Methods: Genetic testing through a commercial PID panel was sent. Thorough work-up for bladder wall inflammation was done; it included imaging, biopsy and microbiological cultures.

Results: Patient was diagnosed with STAT GOF mutation. His genetic testing showed heterozygous mutation for STAT3 c.2144C>T, p.(Pro715Leu), which is pathogenic. The location of the mutation in the gene is shown in Figure 1. Further, the initial CT urogram showed diffuse circumferential bladder wall inflammation and bilateral hydroureteronephrosis (Figure 2). Patient underwent two biopsies of the bladder wall (percutaneous biopsy then transurethral biopsy), which were negative for malignancy but showed chronic inflammatory changes. Thorough infectious work-up was all negative. It included bacterial, fungal, and mycobacterial cultures for his bladder biopsies as well as for three consecutive samples of urine and stool, three consecutive stool cultures for ova and parasite, urine PCR for ureaplasma, and serology for schistosomiasis.

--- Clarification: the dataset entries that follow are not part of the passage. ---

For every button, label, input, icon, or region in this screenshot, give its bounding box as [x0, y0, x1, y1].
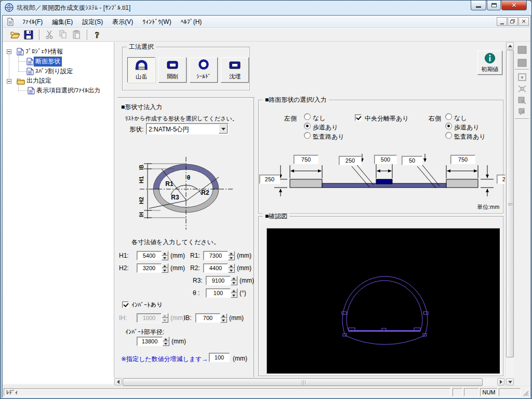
shape-dropdown[interactable]: 2:NATM-5心円 [146, 123, 229, 135]
left-inspection-radio[interactable] [304, 132, 311, 139]
dim-label-r2: R2 [201, 189, 209, 196]
menu-help[interactable]: ﾍﾙﾌﾟ(H) [176, 16, 207, 28]
slope-input[interactable]: 50 [402, 156, 422, 165]
right-inspection-radio[interactable] [445, 132, 452, 139]
page-arrow-icon [517, 96, 527, 104]
tree-label[interactable]: 表示項目選択/ﾌｧｲﾙ出力 [35, 86, 102, 96]
right-sidewalk-label[interactable]: 歩道あり [454, 123, 480, 132]
menu-settings[interactable]: 設定(S) [77, 16, 108, 28]
window-title: 坑視郎／展開図作成支援ｼｽﾃﾑ - [ｻﾝﾌﾟﾙ.ti1] [17, 4, 130, 12]
r2-spinner[interactable] [228, 263, 235, 273]
invert-checkbox[interactable] [122, 301, 129, 308]
ih-label: IH: [119, 314, 137, 322]
left-sidewalk-radio[interactable] [304, 123, 311, 129]
vertical-scroll-thumb[interactable] [506, 50, 514, 357]
copy-pages-icon [59, 30, 67, 39]
left-inspection-label[interactable]: 監査路あり [313, 132, 344, 141]
tree-node-section-shape[interactable]: 断面形状 [26, 57, 62, 66]
tree-expander-output[interactable] [7, 79, 11, 84]
tree-expander-project[interactable] [7, 49, 11, 54]
right-none-label[interactable]: なし [454, 114, 467, 123]
method-button-immersed[interactable]: 沈埋 [221, 57, 249, 83]
left-none-label[interactable]: なし [313, 114, 326, 123]
maximize-button[interactable] [487, 1, 501, 10]
tree-label-selected[interactable]: 断面形状 [34, 57, 62, 66]
invert-radius-spinner[interactable] [163, 337, 169, 346]
h2-input[interactable]: 3200 [137, 263, 162, 273]
right-width-input[interactable]: 750 [450, 155, 475, 164]
method-button-shield[interactable]: ｼｰﾙﾄﾞ [190, 57, 218, 83]
horizontal-scrollbar[interactable] [114, 377, 505, 386]
r3-spinner[interactable] [231, 276, 237, 285]
left-height-input[interactable]: 250 [259, 175, 280, 184]
left-width-input[interactable]: 750 [294, 155, 318, 164]
h1-spinner[interactable] [162, 251, 168, 260]
h1-input[interactable]: 5400 [137, 251, 162, 260]
tree-node-project-info[interactable]: ﾌﾟﾛｼﾞｪｸﾄ情報 [17, 47, 64, 56]
document-icon [28, 87, 35, 95]
mdi-minimize-button[interactable] [497, 17, 507, 26]
mdi-restore-button[interactable] [508, 17, 518, 26]
ih-input-disabled: 1000 [137, 313, 162, 323]
horizontal-scroll-thumb[interactable] [123, 378, 483, 386]
median-slope-input[interactable]: 250 [339, 156, 362, 165]
mdi-close-button[interactable]: ✕ [518, 17, 529, 26]
method-button-mountain[interactable]: 山岳 [127, 57, 155, 83]
minimize-button[interactable] [471, 1, 486, 10]
r3-input[interactable]: 9100 [206, 276, 231, 285]
increment-input[interactable]: 100 [209, 353, 230, 362]
resize-grip[interactable] [523, 390, 529, 397]
median-checkbox[interactable] [355, 114, 362, 121]
theta-input[interactable]: 100 [206, 288, 231, 298]
tree-label[interactable]: 出力設定 [25, 76, 53, 86]
tree-label[interactable]: ｽﾊﾟﾝ割り設定 [34, 66, 74, 76]
ib-spinner[interactable] [220, 313, 227, 323]
initial-values-button[interactable]: 初期値 [477, 50, 502, 75]
close-button[interactable]: ✕ [501, 1, 527, 10]
r2-input[interactable]: 4400 [203, 263, 228, 273]
right-inspection-label[interactable]: 監査路あり [454, 132, 486, 141]
document-icon [26, 58, 34, 65]
r1-input[interactable]: 7300 [203, 251, 228, 260]
separator [117, 97, 255, 98]
scroll-right-button[interactable] [497, 378, 504, 385]
save-floppy-icon [24, 30, 33, 39]
method-button-cut-and-cover[interactable]: 開削 [158, 57, 187, 83]
tunnel-dimension-diagram: IB H1 H2 IH R1 R2 R3 θ [125, 155, 246, 232]
field-row-theta: θ :100(°) [119, 288, 257, 298]
ib-input[interactable]: 700 [195, 313, 220, 323]
right-none-radio[interactable] [445, 113, 452, 120]
menu-view[interactable]: 表示(V) [108, 16, 138, 28]
menu-window[interactable]: ｳｨﾝﾄﾞｳ(W) [138, 16, 176, 28]
tree-connector [18, 90, 28, 91]
scroll-up-button[interactable] [506, 42, 514, 49]
field-row-h2-r2: H2:3200(mm) R2:4400(mm) [119, 263, 254, 273]
tree-node-output-settings[interactable]: 出力設定 [17, 76, 53, 85]
help-button[interactable]: ? [91, 29, 103, 41]
document-icon[interactable] [6, 18, 15, 26]
h2-spinner[interactable] [162, 263, 168, 273]
vertical-scrollbar[interactable] [505, 42, 514, 386]
invert-radius-input[interactable]: 13800 [137, 337, 163, 346]
tree-node-span-settings[interactable]: ｽﾊﾟﾝ割り設定 [26, 67, 74, 76]
menu-edit[interactable]: 編集(E) [47, 16, 77, 28]
cut-scissors-icon [45, 30, 54, 39]
right-sidewalk-radio[interactable] [445, 123, 452, 129]
save-button[interactable] [22, 29, 35, 41]
tree-connector [9, 55, 9, 79]
open-file-button[interactable] [9, 29, 21, 41]
scroll-down-button[interactable] [506, 378, 514, 385]
right-height-input[interactable]: 250 [497, 175, 505, 184]
left-none-radio[interactable] [304, 113, 311, 120]
tree-label[interactable]: ﾌﾟﾛｼﾞｪｸﾄ情報 [24, 47, 64, 57]
menu-file[interactable]: ﾌｧｲﾙ(F) [18, 16, 47, 28]
scroll-left-button[interactable] [114, 378, 122, 385]
left-sidewalk-label[interactable]: 歩道あり [313, 123, 338, 132]
tree-node-display-items[interactable]: 表示項目選択/ﾌｧｲﾙ出力 [28, 86, 102, 95]
median-width-input[interactable]: 500 [374, 155, 397, 164]
theta-spinner[interactable] [231, 288, 237, 298]
r1-spinner[interactable] [228, 251, 235, 260]
dropdown-arrow-button[interactable] [219, 124, 228, 134]
dim-label-theta: θ [187, 174, 191, 181]
title-bar[interactable]: 坑視郎／展開図作成支援ｼｽﾃﾑ - [ｻﾝﾌﾟﾙ.ti1] ✕ [1, 1, 531, 15]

Conclusion: We present a patient with early-onset autoimmune cytopenia, lymphadenopathy, splenomegaly and dysgammaglobulinemia due to STAT3 GOF mutation. He developed bladder wall inflammation causing bilateral hydrouretero-nephrosis and renal dysfunction; he was treated with prednisone that led to a complete clinical as well as biochemical but partial radiographic response. While the treatment for bladder wall inflammation due to lymphoproliferation is unclear, the use of immunosuppressants such as prednisolone and tacrolimus for non-infectious interstitial cystitis has been reported (Kaneko et al. 2012). On the other hand, Jak inhibitors such as ruxolitinib or tofacitinib for patients with more severe systemic involvement due to STAT3 GOF has also been reported (Forbes et al. 2018). While the same mutation found in our patient has been described in four other patients in the literature (Forbes et al. 2018), to the best of our knowledge, bladder wall inflammation in the context of STAT3 GOF has not been reported. Our case illustrates a possibly new albeit atypical presentation of this rare genetic condition known to cause lymphoproliferation.